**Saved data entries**
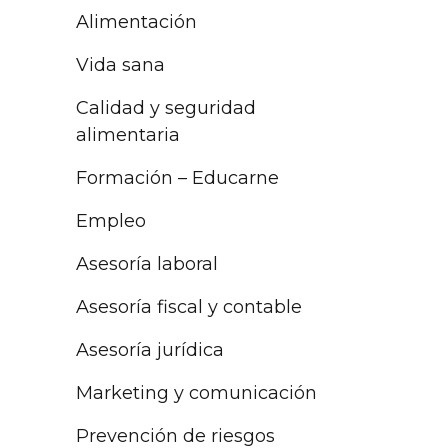
Alimentación
Vida sana
Calidad y seguridad
alimentaria
Formación – Educarne
Empleo
Asesoría laboral
Asesoría fiscal y contable
Asesoría jurídica
Marketing y comunicación
Prevención de riesgos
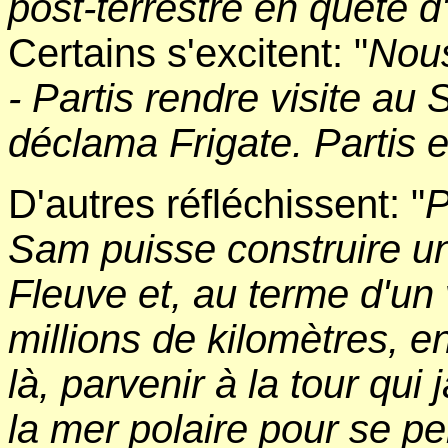
post-terrestre en quête d
Certains s'excitent: "
Nous
- Partis rendre visite au
déclama Frigate. Partis 
D'autres réfléchissent: "
P
Sam puisse construire un
Fleuve et, au terme d'un
millions de kilomètres, e
là, parvenir à la tour qui
la mer polaire pour se pe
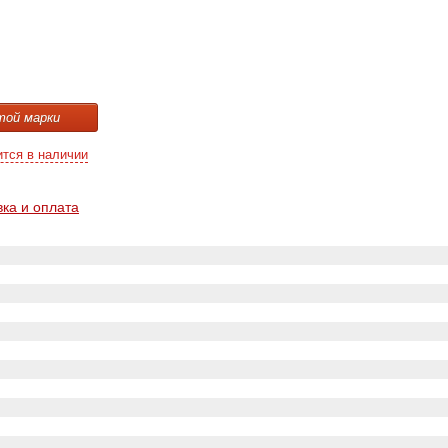
той марки
ится в наличии
вка и оплата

**Work item**
What lines above contain the word "Partis"? Please copy each one.

**Finished task**
- Partis rendre visite au
déclama Frigate. Partis 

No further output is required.